​"Pearls of Yiddish Culture" for journalists of Ukraine

Show 17 kiev

On October 25–27, 2017 three WJC YC representatives: Dr. Mordechay Yushkovsky (its academic director), Dr. Natalia Ryndiuk (Yiddish teacher at the interdisciplinary certification program in Jewish studies at the National University "Kiev-Mohyla Academy", scientific officer at the Center for Study of History and Culture of East European Jewry), and Tetyana Batanova (teacher of Yiddish at academic Jewish studies programs at the National University of "Kiev-Mohyla Academy" and junior scientific officer at Judaica department of V. Vernadsky National Library of Ukraine), provided 8 lectures at the international educational seminar "Pearls of Yiddish Culture" in Kiev.

The seminar was organized by the International Yiddish Center of the World Jewish Congress with assistance of Jewish local civil organization Jewish Fund of Ukraine in order to provide journalists of Jewish and non-Jewish mass media with Jewish historical and Yiddish cultural and linguistic knowledge. This seminar was dedicated in memoriam to Arkadiy Monastyrsky, the director of the Jewish Fund of Ukraine, who recently passed away.

About 20 representatives of various regions of Ukraine attended lectures in order to perfect their knowledge in Yiddish language and culture.

Nataliia Ryndiuk's two lectures dealt with the following topics: "We will build our new world…" ‒ Yiddish in the USSR; "Amol iz geven… (Once upon a time): From the history of collecting Jewish antiquities".

Tetyana Batanova gave three lectures: "Useful contemporary means to study Yiddish, helpful Yiddish web resources and encyclopaedias", "Geography of Yiddishland: Shtetl in history and Yiddish literature", and "History and current state of the Yiddish press".

Dr. Yushkovsky also provided three lectures, as follows: "Yiddish civilization: past and present", "Yiddish culture on the map of Ukraine", and "Chapters from the history of Yiddish literature created in Ukraine".

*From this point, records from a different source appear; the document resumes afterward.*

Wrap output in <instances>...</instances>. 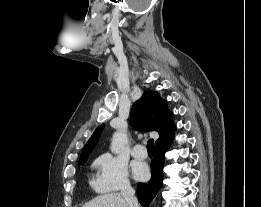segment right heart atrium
I'll return each mask as SVG.
<instances>
[{"label": "right heart atrium", "mask_w": 261, "mask_h": 207, "mask_svg": "<svg viewBox=\"0 0 261 207\" xmlns=\"http://www.w3.org/2000/svg\"><path fill=\"white\" fill-rule=\"evenodd\" d=\"M96 176L94 188L101 193H110L129 187V172L127 164L112 154L99 156L95 163Z\"/></svg>", "instance_id": "d8ad5b80"}]
</instances>
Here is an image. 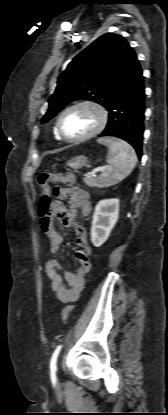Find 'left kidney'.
Segmentation results:
<instances>
[{
    "label": "left kidney",
    "instance_id": "5707ae66",
    "mask_svg": "<svg viewBox=\"0 0 168 415\" xmlns=\"http://www.w3.org/2000/svg\"><path fill=\"white\" fill-rule=\"evenodd\" d=\"M119 215V200L105 199L98 202L92 219L91 241L100 247L108 239Z\"/></svg>",
    "mask_w": 168,
    "mask_h": 415
}]
</instances>
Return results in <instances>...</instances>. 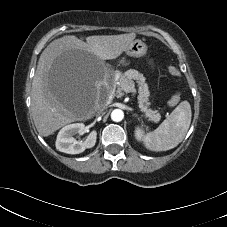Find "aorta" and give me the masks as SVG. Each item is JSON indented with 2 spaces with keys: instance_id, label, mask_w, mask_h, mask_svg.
Returning <instances> with one entry per match:
<instances>
[{
  "instance_id": "762f6f07",
  "label": "aorta",
  "mask_w": 227,
  "mask_h": 227,
  "mask_svg": "<svg viewBox=\"0 0 227 227\" xmlns=\"http://www.w3.org/2000/svg\"><path fill=\"white\" fill-rule=\"evenodd\" d=\"M124 118V112L120 109H115L112 111L111 113V119L114 121V122H120L122 121Z\"/></svg>"
}]
</instances>
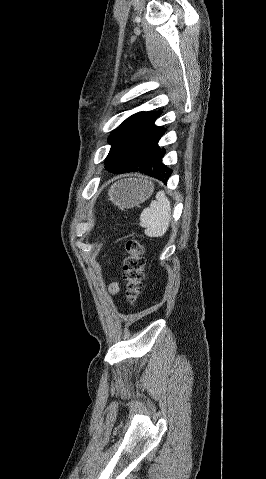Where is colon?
<instances>
[{"label": "colon", "mask_w": 266, "mask_h": 479, "mask_svg": "<svg viewBox=\"0 0 266 479\" xmlns=\"http://www.w3.org/2000/svg\"><path fill=\"white\" fill-rule=\"evenodd\" d=\"M124 289L129 302L134 303L141 295L145 278L144 245L137 238H129L124 246Z\"/></svg>", "instance_id": "1"}]
</instances>
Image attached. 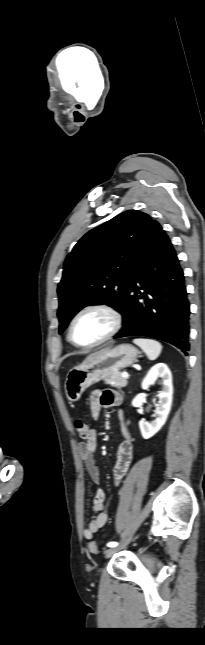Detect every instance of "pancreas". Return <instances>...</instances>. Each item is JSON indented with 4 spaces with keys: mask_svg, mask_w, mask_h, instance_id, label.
<instances>
[{
    "mask_svg": "<svg viewBox=\"0 0 205 645\" xmlns=\"http://www.w3.org/2000/svg\"><path fill=\"white\" fill-rule=\"evenodd\" d=\"M105 383L116 388H122L127 385V378H123L121 373H114L105 378Z\"/></svg>",
    "mask_w": 205,
    "mask_h": 645,
    "instance_id": "pancreas-1",
    "label": "pancreas"
}]
</instances>
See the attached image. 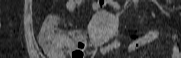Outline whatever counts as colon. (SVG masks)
Segmentation results:
<instances>
[{"label": "colon", "instance_id": "colon-1", "mask_svg": "<svg viewBox=\"0 0 181 58\" xmlns=\"http://www.w3.org/2000/svg\"><path fill=\"white\" fill-rule=\"evenodd\" d=\"M58 23L56 17H50L41 29L40 37L42 44L50 51L58 53L71 52V58H83L85 40L63 34L55 29Z\"/></svg>", "mask_w": 181, "mask_h": 58}]
</instances>
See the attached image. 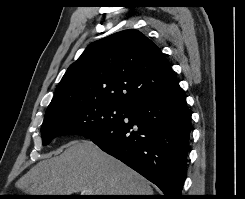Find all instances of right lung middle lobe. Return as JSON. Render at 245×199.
<instances>
[{
    "label": "right lung middle lobe",
    "mask_w": 245,
    "mask_h": 199,
    "mask_svg": "<svg viewBox=\"0 0 245 199\" xmlns=\"http://www.w3.org/2000/svg\"><path fill=\"white\" fill-rule=\"evenodd\" d=\"M127 109L110 103L78 104L63 108L45 116L41 127L43 145L62 135L95 136L122 119Z\"/></svg>",
    "instance_id": "1"
}]
</instances>
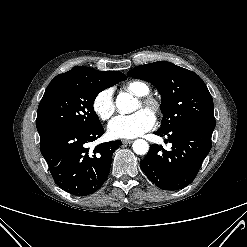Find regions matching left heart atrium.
<instances>
[{
    "label": "left heart atrium",
    "instance_id": "obj_1",
    "mask_svg": "<svg viewBox=\"0 0 247 247\" xmlns=\"http://www.w3.org/2000/svg\"><path fill=\"white\" fill-rule=\"evenodd\" d=\"M155 124L151 112L140 109L131 115H119L108 125V133L112 138H135L149 131Z\"/></svg>",
    "mask_w": 247,
    "mask_h": 247
}]
</instances>
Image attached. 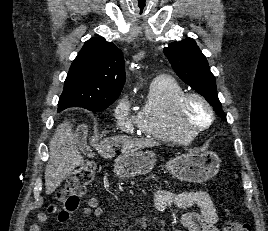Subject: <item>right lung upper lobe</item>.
I'll return each instance as SVG.
<instances>
[{"mask_svg": "<svg viewBox=\"0 0 268 231\" xmlns=\"http://www.w3.org/2000/svg\"><path fill=\"white\" fill-rule=\"evenodd\" d=\"M124 82L122 51L104 38H92L74 59L59 103L96 104L117 99Z\"/></svg>", "mask_w": 268, "mask_h": 231, "instance_id": "cb5924a9", "label": "right lung upper lobe"}]
</instances>
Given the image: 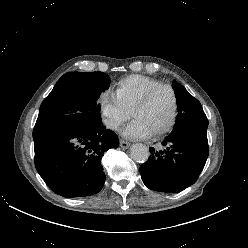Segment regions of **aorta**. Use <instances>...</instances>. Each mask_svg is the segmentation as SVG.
<instances>
[{
	"label": "aorta",
	"instance_id": "762f6f07",
	"mask_svg": "<svg viewBox=\"0 0 248 248\" xmlns=\"http://www.w3.org/2000/svg\"><path fill=\"white\" fill-rule=\"evenodd\" d=\"M130 154L133 160L139 163H144L148 160L150 152L146 145L136 143L131 146Z\"/></svg>",
	"mask_w": 248,
	"mask_h": 248
}]
</instances>
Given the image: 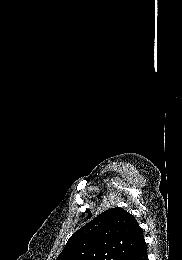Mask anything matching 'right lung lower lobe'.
<instances>
[{
    "label": "right lung lower lobe",
    "mask_w": 182,
    "mask_h": 260,
    "mask_svg": "<svg viewBox=\"0 0 182 260\" xmlns=\"http://www.w3.org/2000/svg\"><path fill=\"white\" fill-rule=\"evenodd\" d=\"M127 260H148L146 244L133 255H131Z\"/></svg>",
    "instance_id": "98d812e1"
}]
</instances>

All the lectures have been accepted with major interest. They included notes to linguistic and cultural history of Yiddish and Jews in Central-Eastern Europe, especially in Ukraine, the most interesting old photos from ethnographic expeditions and Jewish postcards, materials from the Soviet journal for young Jewish pioneers "Freyd" ("Joy"), samples of the Soviet Jewish folklore and poems, photos of historical documents, etc.